Material shown:
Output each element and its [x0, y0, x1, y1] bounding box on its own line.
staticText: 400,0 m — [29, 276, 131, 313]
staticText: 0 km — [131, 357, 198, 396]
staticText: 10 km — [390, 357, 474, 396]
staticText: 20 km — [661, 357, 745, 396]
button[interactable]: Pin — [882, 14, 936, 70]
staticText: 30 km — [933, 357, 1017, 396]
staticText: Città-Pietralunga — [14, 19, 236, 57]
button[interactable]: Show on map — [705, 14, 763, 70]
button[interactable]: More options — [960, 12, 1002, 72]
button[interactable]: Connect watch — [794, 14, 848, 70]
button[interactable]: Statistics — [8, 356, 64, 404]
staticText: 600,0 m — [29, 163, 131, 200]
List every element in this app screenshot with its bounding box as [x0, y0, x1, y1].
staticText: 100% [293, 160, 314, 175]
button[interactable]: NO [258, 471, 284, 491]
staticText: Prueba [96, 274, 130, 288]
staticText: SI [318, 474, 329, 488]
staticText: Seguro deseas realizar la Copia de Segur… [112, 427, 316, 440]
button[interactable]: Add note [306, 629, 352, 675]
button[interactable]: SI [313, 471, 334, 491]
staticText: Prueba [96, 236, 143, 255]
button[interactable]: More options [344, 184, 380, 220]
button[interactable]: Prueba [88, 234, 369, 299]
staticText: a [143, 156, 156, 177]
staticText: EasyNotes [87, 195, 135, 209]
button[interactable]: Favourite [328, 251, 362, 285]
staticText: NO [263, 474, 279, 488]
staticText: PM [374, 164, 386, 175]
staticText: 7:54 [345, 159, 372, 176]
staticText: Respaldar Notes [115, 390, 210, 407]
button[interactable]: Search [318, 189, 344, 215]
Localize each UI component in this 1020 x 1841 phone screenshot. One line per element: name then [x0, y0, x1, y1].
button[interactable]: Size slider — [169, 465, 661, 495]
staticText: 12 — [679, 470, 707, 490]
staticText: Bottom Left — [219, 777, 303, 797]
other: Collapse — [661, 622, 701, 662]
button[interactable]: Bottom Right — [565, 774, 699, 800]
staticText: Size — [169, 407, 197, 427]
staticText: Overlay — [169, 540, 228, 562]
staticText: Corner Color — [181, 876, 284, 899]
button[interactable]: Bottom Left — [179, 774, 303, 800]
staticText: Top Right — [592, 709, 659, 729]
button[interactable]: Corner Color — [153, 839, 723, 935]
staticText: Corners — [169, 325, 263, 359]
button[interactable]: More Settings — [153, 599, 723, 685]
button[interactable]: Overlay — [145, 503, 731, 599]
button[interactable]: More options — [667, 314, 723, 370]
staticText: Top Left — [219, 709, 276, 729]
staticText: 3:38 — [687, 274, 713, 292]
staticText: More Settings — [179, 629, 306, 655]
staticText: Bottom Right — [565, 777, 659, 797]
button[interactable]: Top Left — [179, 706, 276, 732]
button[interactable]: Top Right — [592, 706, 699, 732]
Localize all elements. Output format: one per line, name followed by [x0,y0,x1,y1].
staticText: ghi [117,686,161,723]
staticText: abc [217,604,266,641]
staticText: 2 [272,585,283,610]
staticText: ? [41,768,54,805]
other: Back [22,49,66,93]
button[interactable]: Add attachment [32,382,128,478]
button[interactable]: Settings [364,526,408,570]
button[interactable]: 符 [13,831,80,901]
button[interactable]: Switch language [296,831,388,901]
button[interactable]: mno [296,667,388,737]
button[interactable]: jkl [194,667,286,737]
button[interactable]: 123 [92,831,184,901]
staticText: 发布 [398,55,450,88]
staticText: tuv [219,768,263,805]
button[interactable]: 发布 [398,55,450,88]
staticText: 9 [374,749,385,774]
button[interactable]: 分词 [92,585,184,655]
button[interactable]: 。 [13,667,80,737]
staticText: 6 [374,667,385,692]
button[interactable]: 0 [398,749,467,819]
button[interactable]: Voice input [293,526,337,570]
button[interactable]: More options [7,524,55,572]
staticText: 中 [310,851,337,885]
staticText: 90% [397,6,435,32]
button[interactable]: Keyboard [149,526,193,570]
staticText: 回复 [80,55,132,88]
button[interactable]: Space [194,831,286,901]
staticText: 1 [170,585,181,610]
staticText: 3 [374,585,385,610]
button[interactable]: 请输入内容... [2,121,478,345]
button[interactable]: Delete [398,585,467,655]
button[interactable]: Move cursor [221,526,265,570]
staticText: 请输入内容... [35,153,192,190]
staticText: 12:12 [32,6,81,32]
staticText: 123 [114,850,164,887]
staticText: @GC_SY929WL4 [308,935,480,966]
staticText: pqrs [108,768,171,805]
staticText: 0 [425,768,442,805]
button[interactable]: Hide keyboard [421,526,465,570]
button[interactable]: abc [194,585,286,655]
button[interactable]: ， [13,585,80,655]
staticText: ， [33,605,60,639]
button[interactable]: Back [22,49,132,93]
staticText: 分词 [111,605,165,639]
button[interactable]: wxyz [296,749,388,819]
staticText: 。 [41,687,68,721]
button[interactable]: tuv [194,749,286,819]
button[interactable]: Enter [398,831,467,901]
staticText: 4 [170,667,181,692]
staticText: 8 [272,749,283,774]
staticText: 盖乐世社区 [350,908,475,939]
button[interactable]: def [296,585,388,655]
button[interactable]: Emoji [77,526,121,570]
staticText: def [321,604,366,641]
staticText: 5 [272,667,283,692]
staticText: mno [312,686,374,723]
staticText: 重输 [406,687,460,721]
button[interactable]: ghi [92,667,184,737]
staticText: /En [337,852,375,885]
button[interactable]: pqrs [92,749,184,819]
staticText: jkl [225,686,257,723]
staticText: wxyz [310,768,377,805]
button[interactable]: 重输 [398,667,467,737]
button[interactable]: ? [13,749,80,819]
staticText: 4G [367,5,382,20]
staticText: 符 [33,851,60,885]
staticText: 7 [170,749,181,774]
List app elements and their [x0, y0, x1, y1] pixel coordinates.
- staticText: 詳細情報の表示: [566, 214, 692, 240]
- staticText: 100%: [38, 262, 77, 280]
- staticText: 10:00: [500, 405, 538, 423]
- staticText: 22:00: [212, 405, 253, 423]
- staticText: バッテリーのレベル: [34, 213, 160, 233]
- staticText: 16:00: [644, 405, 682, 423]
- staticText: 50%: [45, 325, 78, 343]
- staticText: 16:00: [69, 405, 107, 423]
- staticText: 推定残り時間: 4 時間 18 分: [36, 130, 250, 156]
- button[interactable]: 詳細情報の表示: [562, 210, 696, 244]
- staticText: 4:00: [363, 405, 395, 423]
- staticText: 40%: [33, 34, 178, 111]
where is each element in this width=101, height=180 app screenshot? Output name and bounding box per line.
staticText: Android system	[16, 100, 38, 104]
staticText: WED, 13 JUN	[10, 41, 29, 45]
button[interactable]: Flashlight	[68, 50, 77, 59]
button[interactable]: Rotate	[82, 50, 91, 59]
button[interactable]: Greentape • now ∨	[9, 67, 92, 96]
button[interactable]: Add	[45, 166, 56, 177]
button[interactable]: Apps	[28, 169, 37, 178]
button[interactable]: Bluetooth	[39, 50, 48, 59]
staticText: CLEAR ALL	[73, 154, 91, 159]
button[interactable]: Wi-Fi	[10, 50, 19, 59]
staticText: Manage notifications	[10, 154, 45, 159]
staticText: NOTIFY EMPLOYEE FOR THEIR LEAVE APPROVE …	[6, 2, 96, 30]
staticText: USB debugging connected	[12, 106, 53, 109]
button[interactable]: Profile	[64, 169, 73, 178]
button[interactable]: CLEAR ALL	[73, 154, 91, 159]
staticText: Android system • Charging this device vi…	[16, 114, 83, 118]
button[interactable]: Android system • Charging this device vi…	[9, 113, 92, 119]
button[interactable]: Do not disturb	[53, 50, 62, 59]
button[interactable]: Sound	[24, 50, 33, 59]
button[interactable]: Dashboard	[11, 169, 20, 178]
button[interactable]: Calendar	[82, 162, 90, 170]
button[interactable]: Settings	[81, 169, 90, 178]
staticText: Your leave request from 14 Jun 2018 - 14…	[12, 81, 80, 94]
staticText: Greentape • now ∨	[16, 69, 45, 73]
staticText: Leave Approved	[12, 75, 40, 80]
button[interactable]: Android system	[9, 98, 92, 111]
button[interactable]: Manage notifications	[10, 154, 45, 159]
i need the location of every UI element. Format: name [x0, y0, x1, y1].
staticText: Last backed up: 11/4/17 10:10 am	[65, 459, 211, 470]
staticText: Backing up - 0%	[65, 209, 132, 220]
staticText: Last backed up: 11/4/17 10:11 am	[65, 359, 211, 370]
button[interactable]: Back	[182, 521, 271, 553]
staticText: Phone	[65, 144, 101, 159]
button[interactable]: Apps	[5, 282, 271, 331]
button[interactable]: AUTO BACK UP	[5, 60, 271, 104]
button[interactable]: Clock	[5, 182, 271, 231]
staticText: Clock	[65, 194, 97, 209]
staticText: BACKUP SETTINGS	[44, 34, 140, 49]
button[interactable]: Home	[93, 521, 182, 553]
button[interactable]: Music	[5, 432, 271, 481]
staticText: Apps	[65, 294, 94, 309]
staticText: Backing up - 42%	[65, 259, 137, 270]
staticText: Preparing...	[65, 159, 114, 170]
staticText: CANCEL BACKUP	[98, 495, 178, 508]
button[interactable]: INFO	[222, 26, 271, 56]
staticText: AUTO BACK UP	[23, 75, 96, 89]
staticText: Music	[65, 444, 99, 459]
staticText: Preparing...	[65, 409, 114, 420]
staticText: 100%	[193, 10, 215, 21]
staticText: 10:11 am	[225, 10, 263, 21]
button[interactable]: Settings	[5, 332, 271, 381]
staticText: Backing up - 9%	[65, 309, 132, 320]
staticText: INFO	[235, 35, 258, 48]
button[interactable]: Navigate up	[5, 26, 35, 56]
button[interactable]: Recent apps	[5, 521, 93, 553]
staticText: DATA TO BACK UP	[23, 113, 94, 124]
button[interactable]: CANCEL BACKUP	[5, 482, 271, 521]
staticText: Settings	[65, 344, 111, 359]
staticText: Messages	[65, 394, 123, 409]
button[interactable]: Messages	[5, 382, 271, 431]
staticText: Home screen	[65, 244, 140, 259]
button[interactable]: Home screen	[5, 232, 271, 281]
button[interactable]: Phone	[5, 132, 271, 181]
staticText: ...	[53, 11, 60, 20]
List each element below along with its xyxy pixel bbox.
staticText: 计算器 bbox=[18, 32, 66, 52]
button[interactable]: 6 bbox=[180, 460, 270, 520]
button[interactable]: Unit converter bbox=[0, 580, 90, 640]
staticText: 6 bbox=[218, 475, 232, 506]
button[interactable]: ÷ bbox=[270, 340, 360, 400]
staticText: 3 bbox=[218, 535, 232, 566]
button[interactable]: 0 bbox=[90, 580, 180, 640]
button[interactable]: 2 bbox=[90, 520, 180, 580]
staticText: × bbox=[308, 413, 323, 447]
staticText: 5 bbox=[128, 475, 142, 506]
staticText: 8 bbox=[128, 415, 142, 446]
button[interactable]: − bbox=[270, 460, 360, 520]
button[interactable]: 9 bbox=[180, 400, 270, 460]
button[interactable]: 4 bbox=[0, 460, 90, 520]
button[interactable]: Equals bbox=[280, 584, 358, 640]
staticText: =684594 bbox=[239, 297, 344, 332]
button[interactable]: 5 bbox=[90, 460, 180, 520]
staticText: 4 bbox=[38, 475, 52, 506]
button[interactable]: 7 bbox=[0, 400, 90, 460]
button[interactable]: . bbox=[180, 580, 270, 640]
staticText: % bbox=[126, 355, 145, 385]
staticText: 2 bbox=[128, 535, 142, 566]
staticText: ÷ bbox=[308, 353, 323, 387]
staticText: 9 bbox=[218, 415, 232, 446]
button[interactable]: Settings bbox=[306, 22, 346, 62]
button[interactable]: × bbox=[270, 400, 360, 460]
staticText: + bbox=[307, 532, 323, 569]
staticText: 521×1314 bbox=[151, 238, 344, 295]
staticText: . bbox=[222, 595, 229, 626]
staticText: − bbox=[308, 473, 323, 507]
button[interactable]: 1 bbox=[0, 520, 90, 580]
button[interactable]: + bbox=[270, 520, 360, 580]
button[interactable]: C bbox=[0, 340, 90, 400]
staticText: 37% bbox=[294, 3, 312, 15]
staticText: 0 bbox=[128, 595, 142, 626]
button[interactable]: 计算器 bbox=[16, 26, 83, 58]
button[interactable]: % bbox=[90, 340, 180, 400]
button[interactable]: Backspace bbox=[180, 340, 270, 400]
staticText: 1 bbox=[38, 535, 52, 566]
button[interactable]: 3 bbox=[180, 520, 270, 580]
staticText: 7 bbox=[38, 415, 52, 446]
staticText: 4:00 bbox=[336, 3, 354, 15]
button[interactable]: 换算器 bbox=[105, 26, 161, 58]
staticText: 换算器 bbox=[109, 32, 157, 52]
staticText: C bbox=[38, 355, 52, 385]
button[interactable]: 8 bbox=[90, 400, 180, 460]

Assignment: Copy every line of the data above in which the string "backed" appears.

Solution below:
staticText: Last backed up: 11/4/17 10:10 am	[65, 459, 211, 470]
staticText: Last backed up: 11/4/17 10:11 am	[65, 359, 211, 370]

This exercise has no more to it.